**Your instructions**
Output each record exactly as given. Leave out every picture.
::: Records for processing
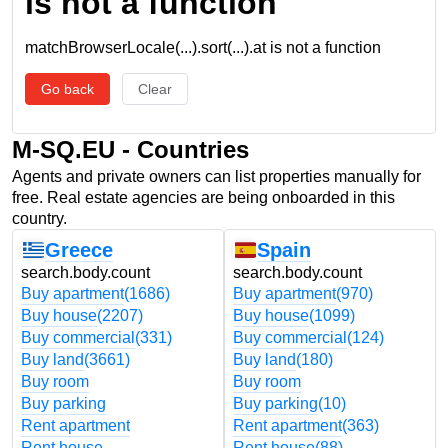
is not a function
matchBrowserLocale(...).sort(...).at is not a function
Go back
Clear
M-SQ.EU - Countries
Agents and private owners can list properties manually for
free. Real estate agencies are being onboarded in this
country.
Greece
Spain
search.body.count
search.body.count
Buy apartment
(1686)
Buy apartment
(970)
Buy house
(2207)
Buy house
(1099)
Buy commercial
(331)
Buy commercial
(124)
Buy land
(3661)
Buy land
(180)
Buy room
Buy room
Buy parking
Buy parking
(10)
Rent apartment
Rent apartment
(363)
Rent house
Rent house
(88)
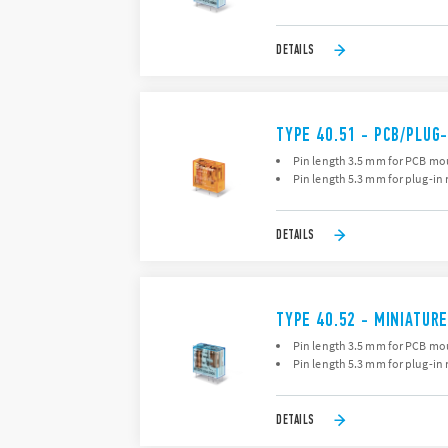
DETAILS
TYPE 40.51 - PCB/PLUG-
Pin length 3.5 mm for PCB mo
Pin length 5.3 mm for plug-in 
DETAILS
TYPE 40.52 - MINIATURE
Pin length 3.5 mm for PCB mo
Pin length 5.3 mm for plug-in 
DETAILS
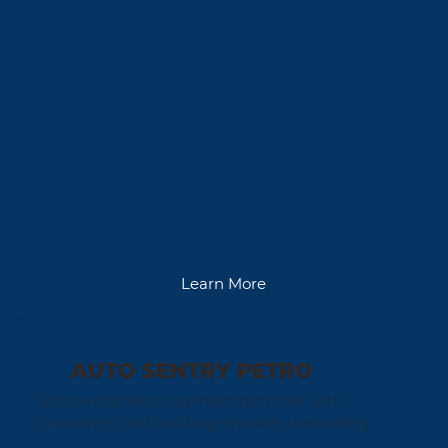
Learn More
AUTO SENTRY PETRO
Secure cashless payment terminal with
customer card holding ensures data safety.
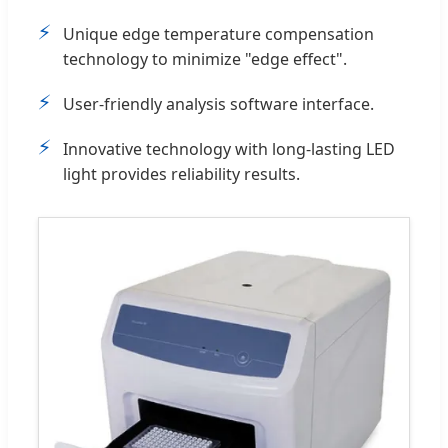
⚡
Unique edge temperature compensation
technology to minimize "edge effect".
⚡
User-friendly analysis software interface.
⚡
Innovative technology with long-lasting LED
light provides reliability results.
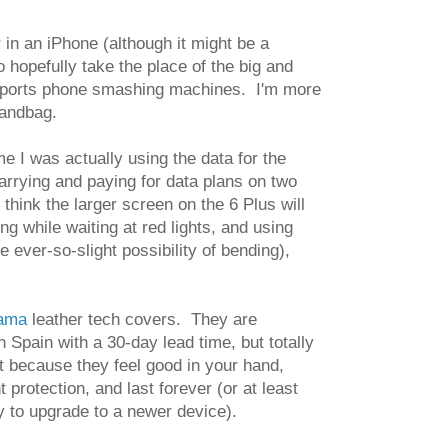
 in an iPhone (although it might be a
o hopefully take the place of the big and
 Reports phone smashing machines. I'm more
handbag.
me I was actually using the data for the
arrying and paying for data plans on two
 think the larger screen on the 6 Plus will
ng while waiting at red lights, and using
 ever-so-slight possibility of bending),
rama
leather tech covers. They are
n Spain with a 30-day lead time, but totally
t because they feel good in your hand,
t protection, and last forever (or at least
dy to upgrade to a newer device).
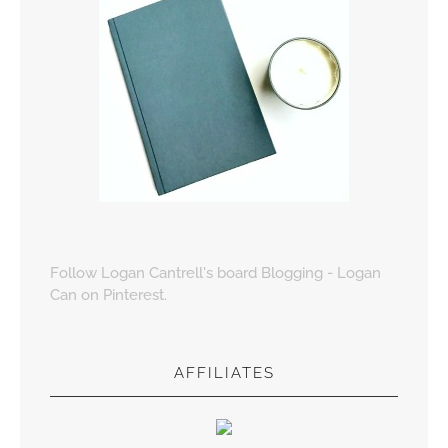
Follow Logan Cantrell's board Blogging - Logan
Can on Pinterest.
AFFILIATES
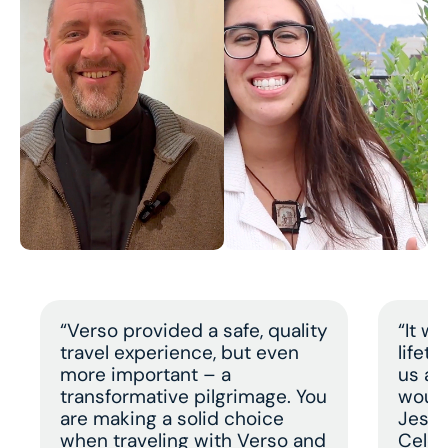
“Verso provided a safe, quality
“It w
travel experience, but even
lifet
more important – a
us a 
transformative pilgrimage. You
would
are making a solid choice
Jesus
when traveling with Verso and
Celeb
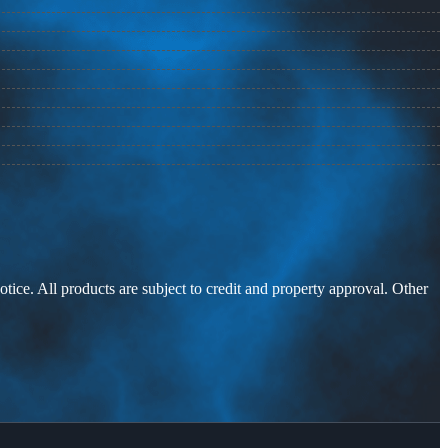
otice. All products are subject to credit and property approval. Other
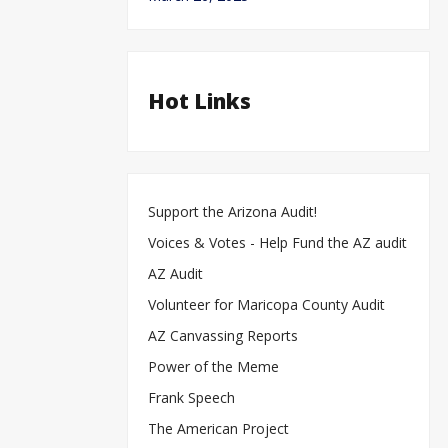
Hot Links
Support the Arizona Audit!
Voices & Votes - Help Fund the AZ audit
AZ Audit
Volunteer for Maricopa County Audit
AZ Canvassing Reports
Power of the Meme
Frank Speech
The American Project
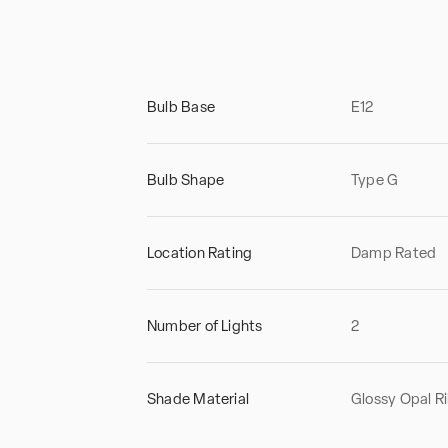
Bulb Base
E12
Bulb Shape
Type G
Location Rating
Damp Rated
Number of Lights
2
Shade Material
Glossy Opal R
::::::
**Result of this task**
is not a function
matchBrowserLocale(...).sort(...).at is not a function
Go back
Clear
M-SQ.EU - Countries
Agents and private owners can list properties manually for
free. Real estate agencies are being onboarded in this
country.
Greece
Spain
search.body.count
search.body.count
Buy apartment
(1686)
Buy apartment
(970)
Buy house
(2207)
Buy house
(1099)
Buy commercial
(331)
Buy commercial
(124)
Buy land
(3661)
Buy land
(180)
Buy room
Buy room
Buy parking
Buy parking
(10)
Rent apartment
Rent apartment
(363)
Rent house
Rent house
(88)
DETAILS
TYPE 40.51 - PCB/PLUG-
Pin length 3.5 mm for PCB mo
Pin length 5.3 mm for plug-in 
DETAILS
TYPE 40.52 - MINIATURE
Pin length 3.5 mm for PCB mo
Pin length 5.3 mm for plug-in 
DETAILS
Learn More
AUTO SENTRY PETRO
Secure cashless payment terminal with
customer card holding ensures data safety.
⚡
Unique edge temperature compensation
technology to minimize "edge effect".
⚡
User-friendly analysis software interface.
⚡
Innovative technology with long-lasting LED
light provides reliability results.
 in an iPhone (although it might be a
o hopefully take the place of the big and
 Reports phone smashing machines. I'm more
handbag.
me I was actually using the data for the
arrying and paying for data plans on two
 think the larger screen on the 6 Plus will
ng while waiting at red lights, and using
 ever-so-slight possibility of bending),
rama
leather tech covers. They are
n Spain with a 30-day lead time, but totally
t because they feel good in your hand,
t protection, and last forever (or at least
dy to upgrade to a newer device).
Follow Logan Cantrell's board Blogging - Logan
Can on Pinterest.
AFFILIATES
“Verso provided a safe, quality
“It w
travel experience, but even
lifet
more important – a
us a 
transformative pilgrimage. You
would
are making a solid choice
Jesus
when traveling with Verso and
Celeb
otice. All products are subject to credit and property approval. Other
Hot Links
Support the Arizona Audit!
Voices & Votes - Help Fund the AZ audit
AZ Audit
Volunteer for Maricopa County Audit
AZ Canvassing Reports
Power of the Meme
Frank Speech
The American Project
Bulb Base
E12
Bulb Shape
Type G
Location Rating
Damp Rated
Number of Lights
2
Shade Material
Glossy Opal R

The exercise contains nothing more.